Here’s some news from The Huffington Post: “A federal judge has revoked the government’s approval of genetically altered sugar beets until regulators complete a more thorough review of how the scientifically engineered crops affect other food.”
Really? Somebody’s getting the message in the federal government?
The ruling means sugar beet growers won’t be able to use the modified seeds after harvesting the biotechnology beets already planted on more than 1 million acres spanning 10 states from Michigan to Oregon. And further plantings won’t be allowed until the U.S. Department of Agriculture (USDA) submits an environmental impact statement, which could take two or three years.
Monsanto developed the beets to resist its popular weed killer, Roundup. Farmers have embraced the technology as a way to lower their costs on labor, fuel and equipment but the Center for Food Safety, Organic Seed Alliance and Sierra Club have been trying to uproot the biotech beets since filing a 2008 lawsuit.

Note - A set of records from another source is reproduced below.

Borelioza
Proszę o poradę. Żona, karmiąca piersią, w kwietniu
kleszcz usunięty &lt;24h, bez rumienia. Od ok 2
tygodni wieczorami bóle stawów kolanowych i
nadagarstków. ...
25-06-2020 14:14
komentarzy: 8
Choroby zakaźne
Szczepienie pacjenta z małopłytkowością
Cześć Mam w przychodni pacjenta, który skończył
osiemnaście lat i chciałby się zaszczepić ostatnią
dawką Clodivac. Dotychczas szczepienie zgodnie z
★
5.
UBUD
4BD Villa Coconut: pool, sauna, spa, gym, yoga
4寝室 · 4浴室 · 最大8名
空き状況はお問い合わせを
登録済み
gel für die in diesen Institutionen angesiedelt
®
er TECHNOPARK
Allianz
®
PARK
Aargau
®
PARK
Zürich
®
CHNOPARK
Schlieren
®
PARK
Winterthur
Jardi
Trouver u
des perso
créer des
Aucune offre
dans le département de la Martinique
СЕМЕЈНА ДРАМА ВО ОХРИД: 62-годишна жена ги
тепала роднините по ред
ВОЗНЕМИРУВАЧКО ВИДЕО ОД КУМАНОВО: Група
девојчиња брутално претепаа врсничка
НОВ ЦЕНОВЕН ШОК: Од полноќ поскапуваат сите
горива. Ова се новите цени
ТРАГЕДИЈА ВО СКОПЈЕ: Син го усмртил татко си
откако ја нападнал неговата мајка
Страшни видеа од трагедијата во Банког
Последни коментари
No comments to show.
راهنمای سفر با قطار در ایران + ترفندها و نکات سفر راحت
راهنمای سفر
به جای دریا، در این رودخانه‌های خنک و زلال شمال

“Andrew Kimbrell, the Center for Food Safety’s executive director, hailed Friday’s decision as a major victory in the fight against genetically engineered crops and chided the Agriculture Department for approving the genetically engineered seeds without a full environmental review,” reports The Huffington Post. “Hopefully, the agency will learn that their mandate is to protect farmers, consumers and the environment and not the bottom line of corporations such as Monsanto,” Kimbrell said in a statement.

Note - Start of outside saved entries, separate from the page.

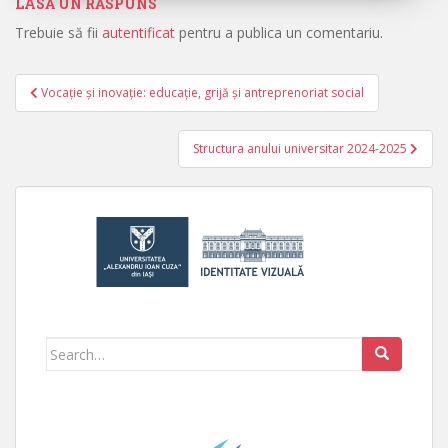
LASĂ UN RĂSPUNS
Trebuie să fii
autentificat
pentru a publica un comentariu.
Vocație și inovație: educație, grijă și antreprenoriat social
Navigare în articole
Structura anului universitar 2024-2025
Search for:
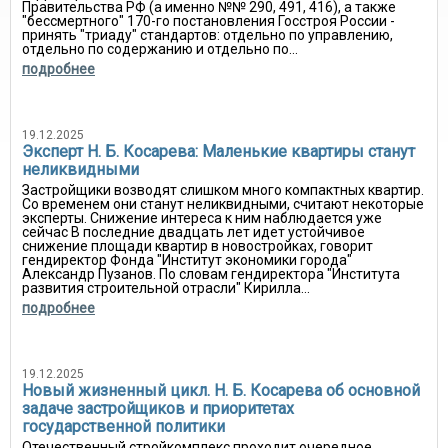
Правительства РФ (а именно №№ 290, 491, 416), а также
"бессмертного" 170-го постановления Госстроя России -
принять "триаду" стандартов: отдельно по управлению,
отдельно по содержанию и отдельно по...
подробнее
19.12.2025
Эксперт Н. Б. Косарева: Маленькие квартиры станут
неликвидными
Застройщики возводят слишком много компактных квартир.
Со временем они станут неликвидными, считают некоторые
эксперты. Снижение интереса к ним наблюдается уже
сейчас В последние двадцать лет идет устойчивое
снижение площади квартир в новостройках, говорит
гендиректор Фонда "Институт экономики города"
Александр Пузанов. По словам гендиректора "Института
развития строительной отрасли" Кирилла...
подробнее
19.12.2025
Новый жизненный цикл. Н. Б. Косарева об основной
задаче застройщиков и приоритетах
государственной политики
Отечественный стройкомплекс проходит очередное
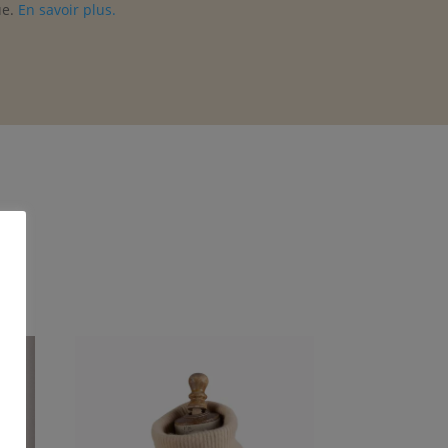
ue.
En savoir plus.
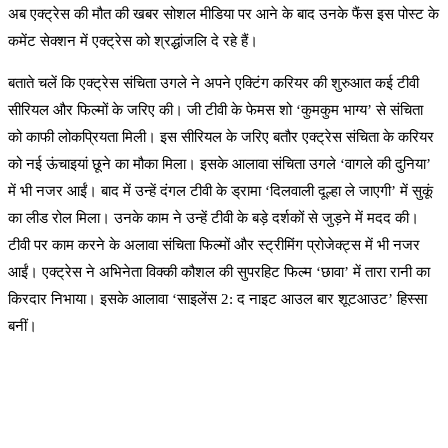
अब एक्ट्रेस की मौत की खबर सोशल मीडिया पर आने के बाद उनके फैंस इस पोस्ट के
कमेंट सेक्शन में एक्ट्रेस को श्रद्धांजलि दे रहे हैं।
बताते चलें कि एक्ट्रेस संचिता उगले ने अपने एक्टिंग करियर की शुरुआत कई टीवी
सीरियल और फिल्मों के जरिए की। जी टीवी के फेमस शो ‘कुमकुम भाग्य’ से संचिता
को काफी लोकप्रियता मिली। इस सीरियल के जरिए बतौर एक्ट्रेस संचिता के करियर
को नई ऊंचाइयां छूने का मौका मिला। इसके आलावा संचिता उगले ‘वागले की दुनिया’
में भी नजर आईं। बाद में उन्हें दंगल टीवी के ड्रामा ‘दिलवाली दूल्हा ले जाएगी’ में सुकूं
का लीड रोल मिला। उनके काम ने उन्हें टीवी के बड़े दर्शकों से जुड़ने में मदद की।
टीवी पर काम करने के अलावा संचिता फिल्मों और स्ट्रीमिंग प्रोजेक्ट्स में भी नजर
आईं। एक्ट्रेस ने अभिनेता विक्की कौशल की सुपरहिट फिल्म ‘छावा’ में तारा रानी का
किरदार निभाया। इसके आलावा ‘साइलेंस 2: द नाइट आउल बार शूटआउट’ हिस्सा
बनीं।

Genetically altered sugar beets provide about one-half of the U.S. sugar supply and some farmers have warned there aren’t enough conventional seeds and herbicide to fill the void. The scientific seeds account for about 95 percent of the current sugar beet crop in the U.S.
“The value of sugar beet crops is critically important to rural communities and their economies,” the Sugar Industry Biotech Council said Saturday.
Organic farmers, food safety advocates and conservation groups contend genetically altered crops such as the sugar beets could share their genes with conventionally grown food, such as chard and table beets.